● Aim of the task: Retype the records below word for word and omit any image.

● Records for processing:
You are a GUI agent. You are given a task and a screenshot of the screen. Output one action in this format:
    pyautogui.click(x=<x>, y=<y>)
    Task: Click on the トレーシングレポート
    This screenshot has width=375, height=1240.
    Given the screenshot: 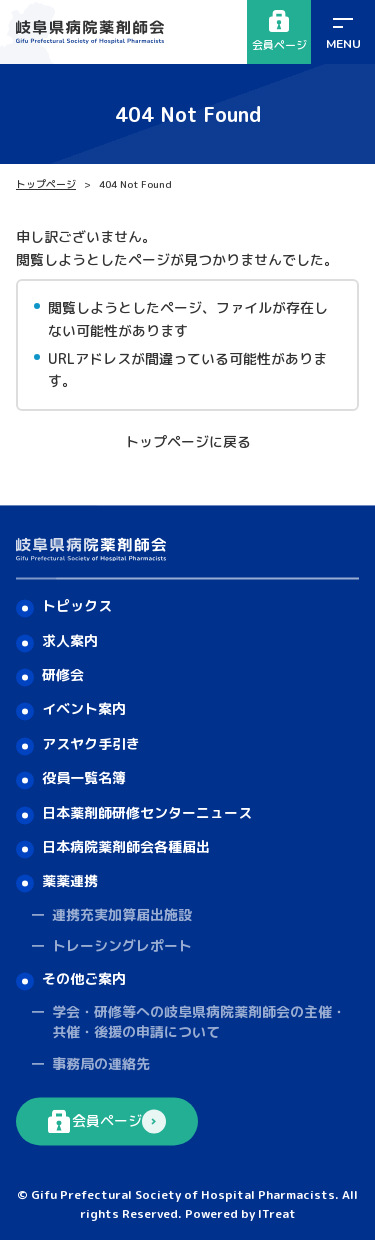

● Completed task:
You are a GUI agent. You are given a task and a screenshot of the screen. Output one action in this format:
    pyautogui.click(x=<x>, y=<y>)
    Task: Click on the トレーシングレポート
    This screenshot has width=375, height=1240.
    Given the screenshot: 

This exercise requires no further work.